(DATASET ENTRIES Opens)

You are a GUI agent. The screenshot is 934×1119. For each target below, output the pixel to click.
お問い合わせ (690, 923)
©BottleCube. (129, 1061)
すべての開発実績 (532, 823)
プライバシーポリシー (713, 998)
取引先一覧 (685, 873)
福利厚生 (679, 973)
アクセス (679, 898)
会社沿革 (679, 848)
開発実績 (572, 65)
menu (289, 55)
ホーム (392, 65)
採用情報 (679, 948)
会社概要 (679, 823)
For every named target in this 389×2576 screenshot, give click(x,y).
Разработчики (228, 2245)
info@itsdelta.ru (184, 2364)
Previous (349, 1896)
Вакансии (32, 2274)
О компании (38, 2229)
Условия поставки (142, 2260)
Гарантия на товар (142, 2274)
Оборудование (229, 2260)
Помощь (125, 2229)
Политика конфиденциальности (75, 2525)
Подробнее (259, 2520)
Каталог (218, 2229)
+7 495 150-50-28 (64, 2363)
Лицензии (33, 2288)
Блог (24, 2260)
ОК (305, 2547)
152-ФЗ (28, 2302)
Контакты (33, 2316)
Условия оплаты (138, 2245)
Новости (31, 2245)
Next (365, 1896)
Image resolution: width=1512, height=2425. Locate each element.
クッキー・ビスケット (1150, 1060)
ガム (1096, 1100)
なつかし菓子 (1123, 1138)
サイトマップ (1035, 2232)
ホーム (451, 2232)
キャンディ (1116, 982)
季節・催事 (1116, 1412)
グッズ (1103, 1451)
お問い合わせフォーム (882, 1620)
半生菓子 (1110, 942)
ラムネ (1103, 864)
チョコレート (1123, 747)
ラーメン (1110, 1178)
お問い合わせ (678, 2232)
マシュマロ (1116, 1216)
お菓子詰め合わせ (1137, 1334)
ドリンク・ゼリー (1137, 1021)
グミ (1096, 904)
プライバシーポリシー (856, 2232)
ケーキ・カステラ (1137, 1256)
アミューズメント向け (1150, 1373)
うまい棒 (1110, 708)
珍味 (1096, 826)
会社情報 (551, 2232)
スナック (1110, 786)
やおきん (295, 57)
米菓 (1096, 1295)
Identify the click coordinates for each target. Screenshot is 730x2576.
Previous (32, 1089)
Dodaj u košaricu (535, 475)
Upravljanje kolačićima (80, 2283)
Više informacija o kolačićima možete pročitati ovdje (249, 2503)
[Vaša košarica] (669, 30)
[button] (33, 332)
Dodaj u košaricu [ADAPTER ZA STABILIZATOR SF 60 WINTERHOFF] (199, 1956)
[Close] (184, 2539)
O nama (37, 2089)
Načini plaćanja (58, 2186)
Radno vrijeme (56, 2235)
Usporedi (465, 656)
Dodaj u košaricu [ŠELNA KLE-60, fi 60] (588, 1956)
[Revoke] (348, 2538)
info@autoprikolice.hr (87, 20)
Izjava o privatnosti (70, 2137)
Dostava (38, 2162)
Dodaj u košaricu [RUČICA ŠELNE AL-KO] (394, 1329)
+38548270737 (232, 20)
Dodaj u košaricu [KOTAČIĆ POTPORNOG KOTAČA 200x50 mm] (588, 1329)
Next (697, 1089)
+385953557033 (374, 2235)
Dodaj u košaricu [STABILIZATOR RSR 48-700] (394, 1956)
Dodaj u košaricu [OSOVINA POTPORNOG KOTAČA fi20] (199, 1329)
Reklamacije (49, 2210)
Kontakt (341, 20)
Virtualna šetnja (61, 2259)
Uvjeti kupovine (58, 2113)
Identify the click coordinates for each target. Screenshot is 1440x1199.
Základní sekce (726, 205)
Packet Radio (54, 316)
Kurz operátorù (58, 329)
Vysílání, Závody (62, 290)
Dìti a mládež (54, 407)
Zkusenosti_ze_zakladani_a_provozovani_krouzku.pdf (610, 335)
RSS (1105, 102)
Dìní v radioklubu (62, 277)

(DATASET ENTRIES Closes)

→ **TASK TO CARRY OUT**:
Could you retype every record above exactly as written?

→ **RESPONSE AREA**:
You are a GUI agent. The screenshot is 934×1119. For each target below, output the pixel to click.
お問い合わせ (690, 923)
©BottleCube. (129, 1061)
すべての開発実績 (532, 823)
プライバシーポリシー (713, 998)
取引先一覧 (685, 873)
福利厚生 (679, 973)
アクセス (679, 898)
会社沿革 (679, 848)
開発実績 (572, 65)
menu (289, 55)
ホーム (392, 65)
採用情報 (679, 948)
会社概要 (679, 823)
For every named target in this 389×2576 screenshot, give click(x,y).
Разработчики (228, 2245)
info@itsdelta.ru (184, 2364)
Previous (349, 1896)
Вакансии (32, 2274)
О компании (38, 2229)
Условия поставки (142, 2260)
Гарантия на товар (142, 2274)
Оборудование (229, 2260)
Помощь (125, 2229)
Политика конфиденциальности (75, 2525)
Подробнее (259, 2520)
Каталог (218, 2229)
+7 495 150-50-28 (64, 2363)
Лицензии (33, 2288)
Блог (24, 2260)
ОК (305, 2547)
152-ФЗ (28, 2302)
Контакты (33, 2316)
Условия оплаты (138, 2245)
Новости (31, 2245)
Next (365, 1896)
Image resolution: width=1512, height=2425. Locate each element.
クッキー・ビスケット (1150, 1060)
ガム (1096, 1100)
なつかし菓子 (1123, 1138)
サイトマップ (1035, 2232)
ホーム (451, 2232)
キャンディ (1116, 982)
季節・催事 (1116, 1412)
グッズ (1103, 1451)
お問い合わせフォーム (882, 1620)
半生菓子 (1110, 942)
ラムネ (1103, 864)
チョコレート (1123, 747)
ラーメン (1110, 1178)
お問い合わせ (678, 2232)
マシュマロ (1116, 1216)
お菓子詰め合わせ (1137, 1334)
ドリンク・ゼリー (1137, 1021)
グミ (1096, 904)
プライバシーポリシー (856, 2232)
ケーキ・カステラ (1137, 1256)
アミューズメント向け (1150, 1373)
うまい棒 (1110, 708)
珍味 (1096, 826)
会社情報 (551, 2232)
スナック (1110, 786)
やおきん (295, 57)
米菓 (1096, 1295)
Identify the click coordinates for each target. Screenshot is 730x2576.
Previous (32, 1089)
Dodaj u košaricu (535, 475)
Upravljanje kolačićima (80, 2283)
Više informacija o kolačićima možete pročitati ovdje (249, 2503)
[Vaša košarica] (669, 30)
[button] (33, 332)
Dodaj u košaricu [ADAPTER ZA STABILIZATOR SF 60 WINTERHOFF] (199, 1956)
[Close] (184, 2539)
O nama (37, 2089)
Načini plaćanja (58, 2186)
Radno vrijeme (56, 2235)
Usporedi (465, 656)
Dodaj u košaricu [ŠELNA KLE-60, fi 60] (588, 1956)
[Revoke] (348, 2538)
info@autoprikolice.hr (87, 20)
Izjava o privatnosti (70, 2137)
Dostava (38, 2162)
Dodaj u košaricu [RUČICA ŠELNE AL-KO] (394, 1329)
+38548270737 (232, 20)
Dodaj u košaricu [KOTAČIĆ POTPORNOG KOTAČA 200x50 mm] (588, 1329)
Next (697, 1089)
+385953557033 (374, 2235)
Dodaj u košaricu [STABILIZATOR RSR 48-700] (394, 1956)
Dodaj u košaricu [OSOVINA POTPORNOG KOTAČA fi20] (199, 1329)
Reklamacije (49, 2210)
Kontakt (341, 20)
Virtualna šetnja (61, 2259)
Uvjeti kupovine (58, 2113)
Identify the click coordinates for each target. Screenshot is 1440x1199.
Základní sekce (726, 205)
Packet Radio (54, 316)
Kurz operátorù (58, 329)
Vysílání, Závody (62, 290)
Dìti a mládež (54, 407)
Zkusenosti_ze_zakladani_a_provozovani_krouzku.pdf (610, 335)
RSS (1105, 102)
Dìní v radioklubu (62, 277)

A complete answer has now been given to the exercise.